What is being asked
Please reproduce the lines of the records below from the one holding "uno scorpione, con" through the one holding "Mohlo by sa vám páčiť…", inclusive, skipping all pictures.

Provided data
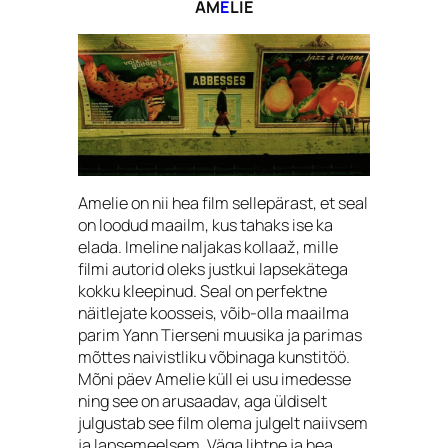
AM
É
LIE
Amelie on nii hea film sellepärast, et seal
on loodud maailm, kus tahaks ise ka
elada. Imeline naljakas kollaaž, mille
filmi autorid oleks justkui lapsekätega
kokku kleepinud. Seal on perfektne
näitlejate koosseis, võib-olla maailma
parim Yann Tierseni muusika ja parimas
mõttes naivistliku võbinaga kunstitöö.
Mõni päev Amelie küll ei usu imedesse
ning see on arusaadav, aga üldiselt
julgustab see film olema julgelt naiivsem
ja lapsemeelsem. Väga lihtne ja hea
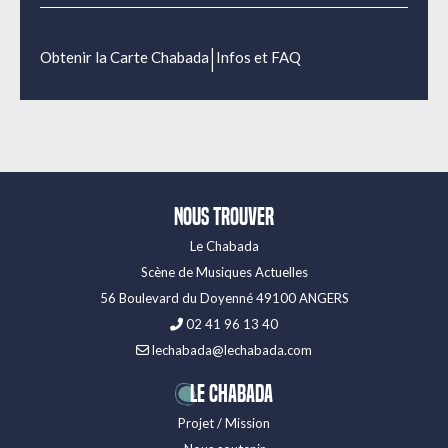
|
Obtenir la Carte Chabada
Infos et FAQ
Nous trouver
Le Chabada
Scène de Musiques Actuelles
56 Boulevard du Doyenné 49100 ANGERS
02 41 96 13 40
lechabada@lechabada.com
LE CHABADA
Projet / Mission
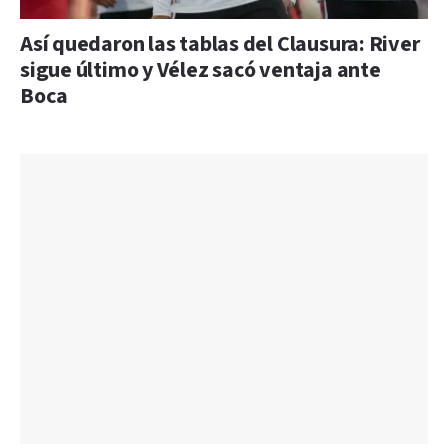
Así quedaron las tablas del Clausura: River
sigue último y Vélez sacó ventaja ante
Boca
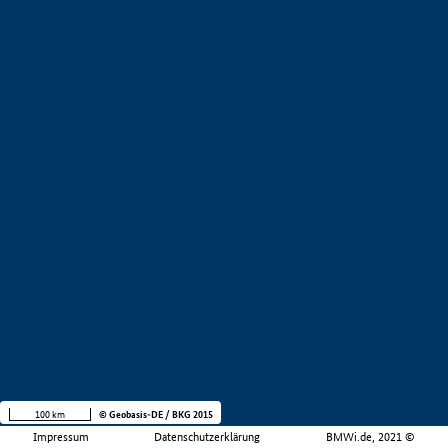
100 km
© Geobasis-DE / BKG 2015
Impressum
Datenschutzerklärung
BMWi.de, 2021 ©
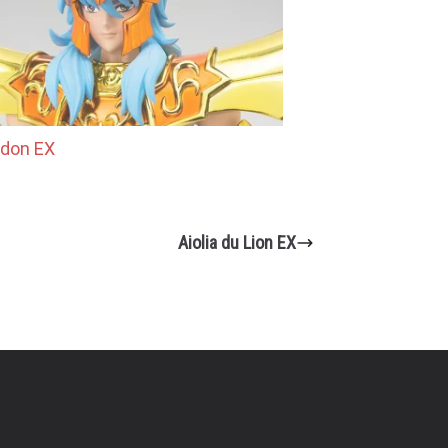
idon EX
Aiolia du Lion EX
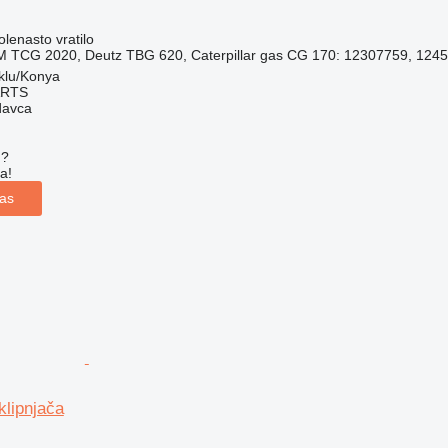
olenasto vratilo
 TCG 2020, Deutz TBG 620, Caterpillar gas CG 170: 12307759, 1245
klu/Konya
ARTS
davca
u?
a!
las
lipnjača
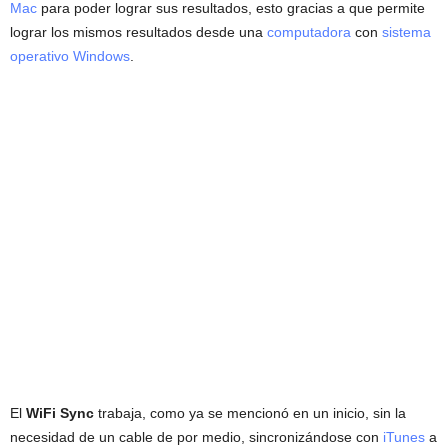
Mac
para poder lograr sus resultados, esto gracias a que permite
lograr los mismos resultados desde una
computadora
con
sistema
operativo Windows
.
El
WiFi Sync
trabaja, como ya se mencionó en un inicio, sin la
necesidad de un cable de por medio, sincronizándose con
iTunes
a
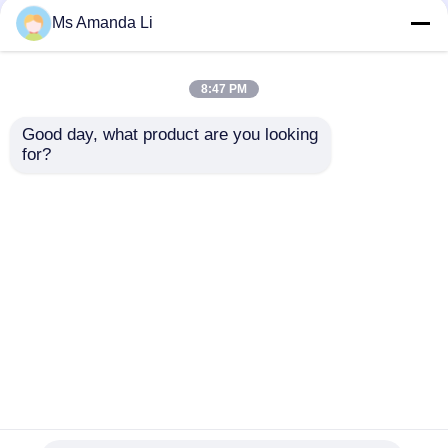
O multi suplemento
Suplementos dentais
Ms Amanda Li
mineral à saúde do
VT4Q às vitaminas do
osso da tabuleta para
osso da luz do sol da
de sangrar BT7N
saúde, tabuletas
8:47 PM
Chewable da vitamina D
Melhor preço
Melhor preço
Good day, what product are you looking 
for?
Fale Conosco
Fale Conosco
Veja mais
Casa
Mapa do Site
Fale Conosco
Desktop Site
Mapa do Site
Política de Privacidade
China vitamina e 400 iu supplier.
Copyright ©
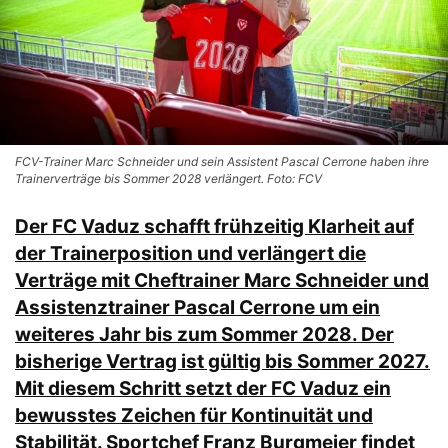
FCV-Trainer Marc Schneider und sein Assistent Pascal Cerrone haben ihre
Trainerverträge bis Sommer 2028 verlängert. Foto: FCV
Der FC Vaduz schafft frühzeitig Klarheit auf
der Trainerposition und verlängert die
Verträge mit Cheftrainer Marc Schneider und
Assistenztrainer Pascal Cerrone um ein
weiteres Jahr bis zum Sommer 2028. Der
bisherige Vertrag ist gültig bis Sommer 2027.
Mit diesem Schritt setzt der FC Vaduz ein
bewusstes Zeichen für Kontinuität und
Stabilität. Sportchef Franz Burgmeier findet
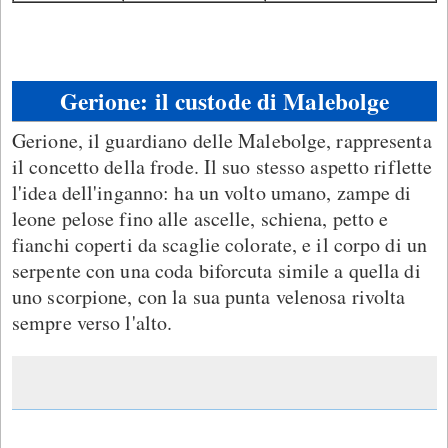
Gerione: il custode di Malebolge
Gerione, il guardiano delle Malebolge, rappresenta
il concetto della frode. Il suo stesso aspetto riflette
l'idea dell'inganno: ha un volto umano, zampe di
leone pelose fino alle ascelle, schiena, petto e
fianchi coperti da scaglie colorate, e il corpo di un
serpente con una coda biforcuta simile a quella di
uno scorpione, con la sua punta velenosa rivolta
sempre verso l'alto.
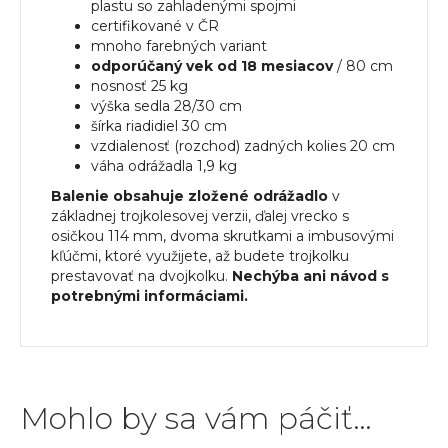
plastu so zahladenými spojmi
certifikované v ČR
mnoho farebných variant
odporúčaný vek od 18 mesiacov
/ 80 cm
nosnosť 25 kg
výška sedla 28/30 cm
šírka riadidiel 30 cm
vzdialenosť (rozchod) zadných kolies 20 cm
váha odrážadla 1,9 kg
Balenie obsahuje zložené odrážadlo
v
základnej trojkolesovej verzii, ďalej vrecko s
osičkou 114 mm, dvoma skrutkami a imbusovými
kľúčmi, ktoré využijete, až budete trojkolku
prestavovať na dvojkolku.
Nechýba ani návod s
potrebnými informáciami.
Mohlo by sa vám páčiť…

==

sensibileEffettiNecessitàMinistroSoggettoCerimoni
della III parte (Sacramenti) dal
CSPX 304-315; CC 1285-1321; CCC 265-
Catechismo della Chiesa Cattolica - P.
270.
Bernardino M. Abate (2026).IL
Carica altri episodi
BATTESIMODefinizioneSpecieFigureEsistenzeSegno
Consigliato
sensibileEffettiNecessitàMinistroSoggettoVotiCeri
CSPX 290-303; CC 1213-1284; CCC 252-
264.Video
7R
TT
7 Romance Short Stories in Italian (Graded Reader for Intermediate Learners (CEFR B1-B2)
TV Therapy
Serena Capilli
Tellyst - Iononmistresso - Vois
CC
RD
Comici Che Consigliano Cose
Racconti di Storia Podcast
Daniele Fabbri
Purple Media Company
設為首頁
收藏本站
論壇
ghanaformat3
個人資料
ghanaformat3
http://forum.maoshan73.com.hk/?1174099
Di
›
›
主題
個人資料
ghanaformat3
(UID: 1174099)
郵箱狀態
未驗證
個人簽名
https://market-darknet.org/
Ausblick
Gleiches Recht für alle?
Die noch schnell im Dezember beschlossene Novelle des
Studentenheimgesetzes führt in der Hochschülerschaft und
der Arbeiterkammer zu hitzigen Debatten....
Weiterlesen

--

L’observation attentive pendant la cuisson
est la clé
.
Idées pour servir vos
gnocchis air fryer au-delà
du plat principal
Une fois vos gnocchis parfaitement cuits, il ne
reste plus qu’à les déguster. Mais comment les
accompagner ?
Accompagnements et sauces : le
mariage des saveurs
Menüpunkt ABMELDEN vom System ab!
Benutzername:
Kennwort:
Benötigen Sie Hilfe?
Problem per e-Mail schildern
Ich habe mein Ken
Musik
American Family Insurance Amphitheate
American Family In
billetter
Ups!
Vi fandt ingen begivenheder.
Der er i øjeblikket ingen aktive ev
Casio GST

Response to this task
uno scorpione, con la sua punta velenosa rivolta
sempre verso l'alto.
plastu so zahladenými spojmi
certifikované v ČR
mnoho farebných variant
odporúčaný vek od 18 mesiacov
/ 80 cm
nosnosť 25 kg
výška sedla 28/30 cm
šírka riadidiel 30 cm
vzdialenosť (rozchod) zadných kolies 20 cm
váha odrážadla 1,9 kg
Balenie obsahuje zložené odrážadlo
v
základnej trojkolesovej verzii, ďalej vrecko s
osičkou 114 mm, dvoma skrutkami a imbusovými
kľúčmi, ktoré využijete, až budete trojkolku
prestavovať na dvojkolku.
Nechýba ani návod s
potrebnými informáciami.
Mohlo by sa vám páčiť…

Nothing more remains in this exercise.